*** Opening Supplied information ***
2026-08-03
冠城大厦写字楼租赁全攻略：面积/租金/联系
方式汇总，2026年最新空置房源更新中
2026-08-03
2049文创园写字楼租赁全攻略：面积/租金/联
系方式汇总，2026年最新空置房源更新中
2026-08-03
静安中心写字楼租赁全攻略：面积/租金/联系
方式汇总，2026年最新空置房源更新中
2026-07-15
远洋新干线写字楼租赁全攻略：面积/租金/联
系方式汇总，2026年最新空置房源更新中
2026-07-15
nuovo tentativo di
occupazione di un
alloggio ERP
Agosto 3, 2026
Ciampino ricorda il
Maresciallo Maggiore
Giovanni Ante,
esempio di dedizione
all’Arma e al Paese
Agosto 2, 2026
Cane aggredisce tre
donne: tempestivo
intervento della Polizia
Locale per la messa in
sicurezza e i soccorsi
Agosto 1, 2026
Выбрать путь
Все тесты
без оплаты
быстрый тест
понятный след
*** Closing Supplied information ***
*** Opening Supplied information ***
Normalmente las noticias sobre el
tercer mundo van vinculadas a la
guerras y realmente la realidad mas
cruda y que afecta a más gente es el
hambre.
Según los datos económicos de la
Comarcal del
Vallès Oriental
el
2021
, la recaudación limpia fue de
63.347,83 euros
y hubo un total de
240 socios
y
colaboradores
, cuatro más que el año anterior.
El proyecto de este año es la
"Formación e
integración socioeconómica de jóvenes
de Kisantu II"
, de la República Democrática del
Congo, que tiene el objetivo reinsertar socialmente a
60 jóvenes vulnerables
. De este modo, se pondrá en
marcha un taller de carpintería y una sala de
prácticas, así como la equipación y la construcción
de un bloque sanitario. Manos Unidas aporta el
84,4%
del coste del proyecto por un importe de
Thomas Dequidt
*** Closing Supplied information ***
Work required
Search the data above for the string "proyecto" and report each line that holds it.

Task response
El proyecto de este año es la
del coste del proyecto por un importe de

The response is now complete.